Chapter 13: Physical (Environmental) Security

In This Chapter

• Threats to physical security

• Planning your site and facility design

• Physical access, technical, administrative, and environmental and life safety controls

• Perimeter, interior, and operations/facility security

• Protecting and securing equipment

Overview

If you’ve already read Chapter 4, you may recall our analogy that castles are normally built in a strategic location with towering walls. But what makes a location strategic, and how high is towering? Exactly where should the battlements and bastions be positioned? Who should guard the entrance, and what are the procedures for raising and lowering the drawbridge? And what should you do after burning and pillaging? This is the realm of the physical (environmental) security domain.

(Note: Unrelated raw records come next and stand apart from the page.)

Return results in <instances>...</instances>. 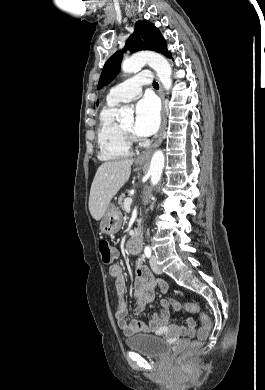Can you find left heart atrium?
<instances>
[{"label":"left heart atrium","instance_id":"39dd6f15","mask_svg":"<svg viewBox=\"0 0 265 390\" xmlns=\"http://www.w3.org/2000/svg\"><path fill=\"white\" fill-rule=\"evenodd\" d=\"M160 124V112L156 101L144 98L136 105V115L133 130L140 137L155 134Z\"/></svg>","mask_w":265,"mask_h":390}]
</instances>
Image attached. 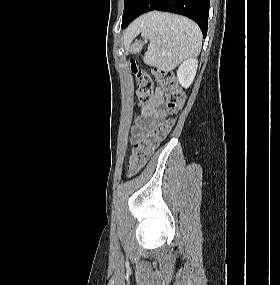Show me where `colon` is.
I'll return each mask as SVG.
<instances>
[{
  "mask_svg": "<svg viewBox=\"0 0 280 285\" xmlns=\"http://www.w3.org/2000/svg\"><path fill=\"white\" fill-rule=\"evenodd\" d=\"M131 70L136 78L135 94L139 104L149 103L154 86L157 84L167 107V116L155 121L151 128L134 142L128 160V173L133 176L144 167L150 155L170 132L175 117L183 107L184 94L172 72L155 69L150 74L139 69L134 61L131 62Z\"/></svg>",
  "mask_w": 280,
  "mask_h": 285,
  "instance_id": "1",
  "label": "colon"
}]
</instances>
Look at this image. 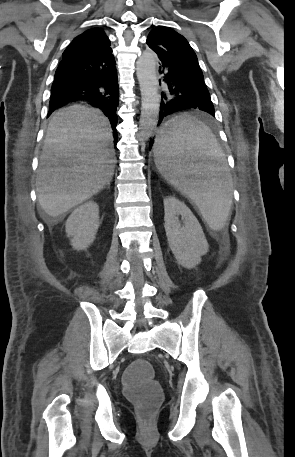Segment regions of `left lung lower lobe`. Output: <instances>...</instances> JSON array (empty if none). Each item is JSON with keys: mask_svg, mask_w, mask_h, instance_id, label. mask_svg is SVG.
Segmentation results:
<instances>
[{"mask_svg": "<svg viewBox=\"0 0 295 457\" xmlns=\"http://www.w3.org/2000/svg\"><path fill=\"white\" fill-rule=\"evenodd\" d=\"M147 45L158 55L159 73L168 86L166 93L161 95L159 123L164 116L191 108L215 116L201 69L177 59L154 43L147 42ZM153 143L154 139H151L149 148Z\"/></svg>", "mask_w": 295, "mask_h": 457, "instance_id": "1", "label": "left lung lower lobe"}]
</instances>
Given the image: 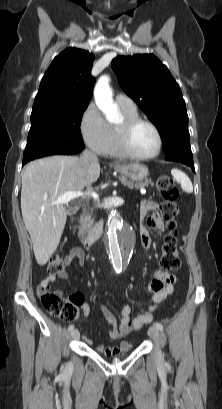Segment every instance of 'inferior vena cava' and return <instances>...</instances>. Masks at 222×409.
I'll list each match as a JSON object with an SVG mask.
<instances>
[{"instance_id": "1", "label": "inferior vena cava", "mask_w": 222, "mask_h": 409, "mask_svg": "<svg viewBox=\"0 0 222 409\" xmlns=\"http://www.w3.org/2000/svg\"><path fill=\"white\" fill-rule=\"evenodd\" d=\"M81 160L84 165H89L91 163H97L98 157L89 149H85L82 153Z\"/></svg>"}]
</instances>
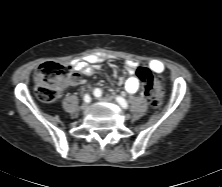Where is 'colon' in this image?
Listing matches in <instances>:
<instances>
[{
    "instance_id": "1",
    "label": "colon",
    "mask_w": 222,
    "mask_h": 187,
    "mask_svg": "<svg viewBox=\"0 0 222 187\" xmlns=\"http://www.w3.org/2000/svg\"><path fill=\"white\" fill-rule=\"evenodd\" d=\"M136 75L144 96L152 106L158 107L164 95L161 82L146 67L139 68ZM74 78L70 66L55 61L45 62L35 73L36 93L43 101L52 102L58 97L61 90L74 81Z\"/></svg>"
}]
</instances>
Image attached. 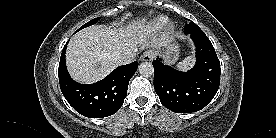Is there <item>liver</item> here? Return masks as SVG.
I'll return each mask as SVG.
<instances>
[{
  "label": "liver",
  "instance_id": "obj_1",
  "mask_svg": "<svg viewBox=\"0 0 276 138\" xmlns=\"http://www.w3.org/2000/svg\"><path fill=\"white\" fill-rule=\"evenodd\" d=\"M170 39L151 37L145 20L134 21L120 30L102 25L87 27L69 41L66 65L71 77L82 83H94L106 77L119 63L116 54L125 48L166 47Z\"/></svg>",
  "mask_w": 276,
  "mask_h": 138
}]
</instances>
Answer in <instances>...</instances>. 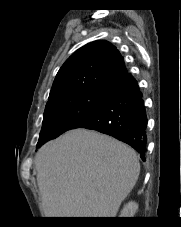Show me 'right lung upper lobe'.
Segmentation results:
<instances>
[{
	"instance_id": "right-lung-upper-lobe-1",
	"label": "right lung upper lobe",
	"mask_w": 181,
	"mask_h": 227,
	"mask_svg": "<svg viewBox=\"0 0 181 227\" xmlns=\"http://www.w3.org/2000/svg\"><path fill=\"white\" fill-rule=\"evenodd\" d=\"M128 74L123 57L111 43L99 40L74 52L58 71L47 105L69 95L111 89Z\"/></svg>"
}]
</instances>
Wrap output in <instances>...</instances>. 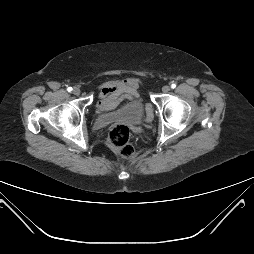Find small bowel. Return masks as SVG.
<instances>
[{
    "label": "small bowel",
    "mask_w": 254,
    "mask_h": 254,
    "mask_svg": "<svg viewBox=\"0 0 254 254\" xmlns=\"http://www.w3.org/2000/svg\"><path fill=\"white\" fill-rule=\"evenodd\" d=\"M142 82L133 77L123 80H109L98 88L96 112L115 109L123 99L137 100Z\"/></svg>",
    "instance_id": "obj_1"
}]
</instances>
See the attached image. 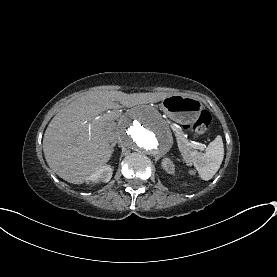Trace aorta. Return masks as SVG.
<instances>
[{"label":"aorta","mask_w":277,"mask_h":277,"mask_svg":"<svg viewBox=\"0 0 277 277\" xmlns=\"http://www.w3.org/2000/svg\"><path fill=\"white\" fill-rule=\"evenodd\" d=\"M119 138L125 148L154 159L163 156L173 144L167 122L146 108L136 109L121 120Z\"/></svg>","instance_id":"obj_1"}]
</instances>
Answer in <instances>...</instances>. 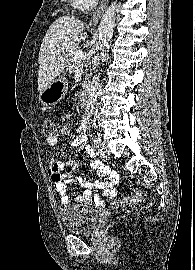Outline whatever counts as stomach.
I'll return each mask as SVG.
<instances>
[{
  "mask_svg": "<svg viewBox=\"0 0 195 270\" xmlns=\"http://www.w3.org/2000/svg\"><path fill=\"white\" fill-rule=\"evenodd\" d=\"M67 86L66 78L58 77L39 93V101L45 106L55 105L65 96Z\"/></svg>",
  "mask_w": 195,
  "mask_h": 270,
  "instance_id": "obj_1",
  "label": "stomach"
}]
</instances>
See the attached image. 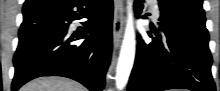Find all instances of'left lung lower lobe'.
Segmentation results:
<instances>
[{"instance_id":"0a47b994","label":"left lung lower lobe","mask_w":220,"mask_h":91,"mask_svg":"<svg viewBox=\"0 0 220 91\" xmlns=\"http://www.w3.org/2000/svg\"><path fill=\"white\" fill-rule=\"evenodd\" d=\"M143 2L136 0L137 17L142 13ZM159 8L162 33L151 27L148 35L151 37L154 32L157 36L152 42L138 36L128 91H215L205 15L164 2H159Z\"/></svg>"}]
</instances>
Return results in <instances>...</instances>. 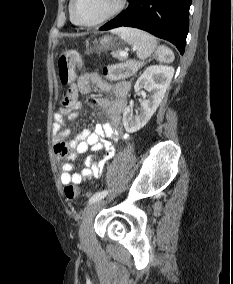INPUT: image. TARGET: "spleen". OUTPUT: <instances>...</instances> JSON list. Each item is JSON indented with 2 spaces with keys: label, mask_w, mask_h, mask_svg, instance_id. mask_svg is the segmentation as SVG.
Listing matches in <instances>:
<instances>
[{
  "label": "spleen",
  "mask_w": 233,
  "mask_h": 284,
  "mask_svg": "<svg viewBox=\"0 0 233 284\" xmlns=\"http://www.w3.org/2000/svg\"><path fill=\"white\" fill-rule=\"evenodd\" d=\"M119 37L132 45L136 50L137 56L141 60H145L156 51L161 61L173 59L174 53L168 47L161 45L157 47L156 38L139 29L122 27L114 31Z\"/></svg>",
  "instance_id": "obj_1"
}]
</instances>
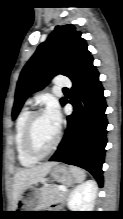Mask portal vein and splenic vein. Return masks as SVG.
<instances>
[{
    "instance_id": "portal-vein-and-splenic-vein-1",
    "label": "portal vein and splenic vein",
    "mask_w": 123,
    "mask_h": 219,
    "mask_svg": "<svg viewBox=\"0 0 123 219\" xmlns=\"http://www.w3.org/2000/svg\"><path fill=\"white\" fill-rule=\"evenodd\" d=\"M58 188H59V190H61V191H67V188H66L65 186H59Z\"/></svg>"
}]
</instances>
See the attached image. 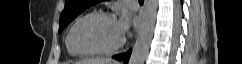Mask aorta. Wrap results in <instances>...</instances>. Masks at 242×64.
I'll list each match as a JSON object with an SVG mask.
<instances>
[{"instance_id":"1","label":"aorta","mask_w":242,"mask_h":64,"mask_svg":"<svg viewBox=\"0 0 242 64\" xmlns=\"http://www.w3.org/2000/svg\"><path fill=\"white\" fill-rule=\"evenodd\" d=\"M157 8V0H146L142 22L129 59V64H144L154 34Z\"/></svg>"}]
</instances>
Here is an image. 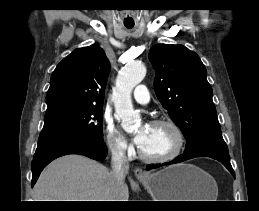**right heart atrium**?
<instances>
[{
	"label": "right heart atrium",
	"instance_id": "d8ad5b80",
	"mask_svg": "<svg viewBox=\"0 0 259 211\" xmlns=\"http://www.w3.org/2000/svg\"><path fill=\"white\" fill-rule=\"evenodd\" d=\"M104 134L106 145L114 156L122 158L130 154L131 146L127 138L108 118L104 120Z\"/></svg>",
	"mask_w": 259,
	"mask_h": 211
}]
</instances>
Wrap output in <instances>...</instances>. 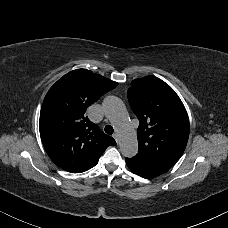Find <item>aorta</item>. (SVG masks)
I'll list each match as a JSON object with an SVG mask.
<instances>
[{
	"label": "aorta",
	"mask_w": 228,
	"mask_h": 228,
	"mask_svg": "<svg viewBox=\"0 0 228 228\" xmlns=\"http://www.w3.org/2000/svg\"><path fill=\"white\" fill-rule=\"evenodd\" d=\"M103 109L116 128L121 153L129 158L135 156L138 151L137 134L129 122L128 113L122 100L115 96H108L103 102Z\"/></svg>",
	"instance_id": "762f6f07"
}]
</instances>
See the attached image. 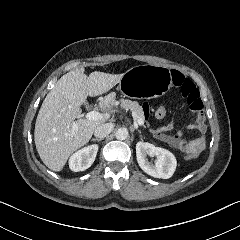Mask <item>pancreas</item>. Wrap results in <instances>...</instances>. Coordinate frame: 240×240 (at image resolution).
<instances>
[{"label": "pancreas", "mask_w": 240, "mask_h": 240, "mask_svg": "<svg viewBox=\"0 0 240 240\" xmlns=\"http://www.w3.org/2000/svg\"><path fill=\"white\" fill-rule=\"evenodd\" d=\"M107 98L111 99V102L113 103V97L111 95L107 96ZM119 108L120 109H129L136 113L137 116L142 117L143 111L140 105H138L137 102L131 101L129 99H121L119 102Z\"/></svg>", "instance_id": "cf45deb5"}]
</instances>
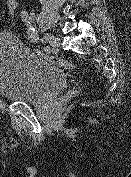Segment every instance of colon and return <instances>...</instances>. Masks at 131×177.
Segmentation results:
<instances>
[{
  "label": "colon",
  "instance_id": "colon-1",
  "mask_svg": "<svg viewBox=\"0 0 131 177\" xmlns=\"http://www.w3.org/2000/svg\"><path fill=\"white\" fill-rule=\"evenodd\" d=\"M2 2H3V7H2L3 13L7 16L11 25L13 27H16L18 24V16H19V9H20L19 1L18 0H2ZM32 51L38 56L42 57L43 59H45L46 61L54 65H57V66H60L62 68L69 69V70H73L77 68L76 64L70 61H67L65 59L41 53L39 50L35 48H32Z\"/></svg>",
  "mask_w": 131,
  "mask_h": 177
}]
</instances>
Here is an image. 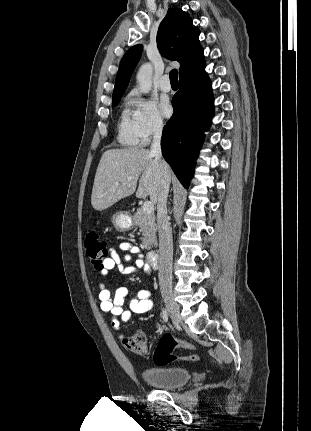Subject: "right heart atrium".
<instances>
[{
  "mask_svg": "<svg viewBox=\"0 0 311 431\" xmlns=\"http://www.w3.org/2000/svg\"><path fill=\"white\" fill-rule=\"evenodd\" d=\"M126 100L133 107L132 111L141 129L143 145L162 135L166 122L153 101L141 98L135 91L129 93Z\"/></svg>",
  "mask_w": 311,
  "mask_h": 431,
  "instance_id": "right-heart-atrium-1",
  "label": "right heart atrium"
}]
</instances>
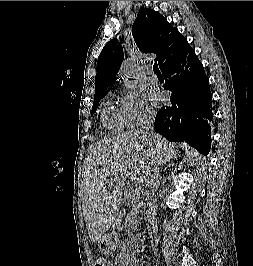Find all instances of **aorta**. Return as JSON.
I'll use <instances>...</instances> for the list:
<instances>
[{
  "label": "aorta",
  "instance_id": "aorta-1",
  "mask_svg": "<svg viewBox=\"0 0 253 266\" xmlns=\"http://www.w3.org/2000/svg\"><path fill=\"white\" fill-rule=\"evenodd\" d=\"M120 77L127 88L135 89L137 87L138 81L135 76V65L132 61L127 60L122 64Z\"/></svg>",
  "mask_w": 253,
  "mask_h": 266
}]
</instances>
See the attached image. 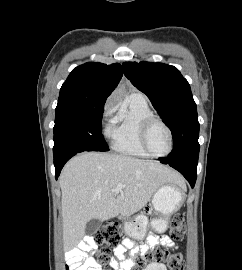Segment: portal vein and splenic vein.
Segmentation results:
<instances>
[{"instance_id": "18ae733b", "label": "portal vein and splenic vein", "mask_w": 242, "mask_h": 270, "mask_svg": "<svg viewBox=\"0 0 242 270\" xmlns=\"http://www.w3.org/2000/svg\"><path fill=\"white\" fill-rule=\"evenodd\" d=\"M124 185L122 183H118L116 188L113 190L115 193H119L122 191Z\"/></svg>"}]
</instances>
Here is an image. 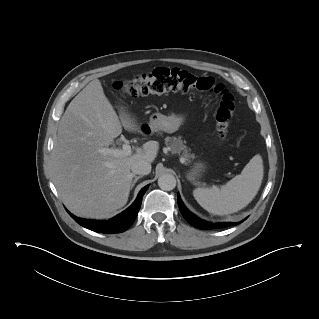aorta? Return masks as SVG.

For the Physical (Environmental) Security domain of the Common Body of Knowledge (CBK), the Certified Information Systems Security Professional (CISSP) candidate must fully understand the various threats to physical security, the elements of site and facility requirements planning and design, and the various physical security controls, including access controls, technical controls, environmental and life safety controls, and administrative controls, and how to support the implementation and operation of these controls, as covered in this chapter.

 Tip   Many CISSP candidates underestimate the physical security domain. As a result, exam scores are often lowest in this domain. Although much of the information in this domain is redundant and may seem to be common sense, the CISSP exam does ask very specific questions from this domain, and many candidates lack practical experience in fighting fires!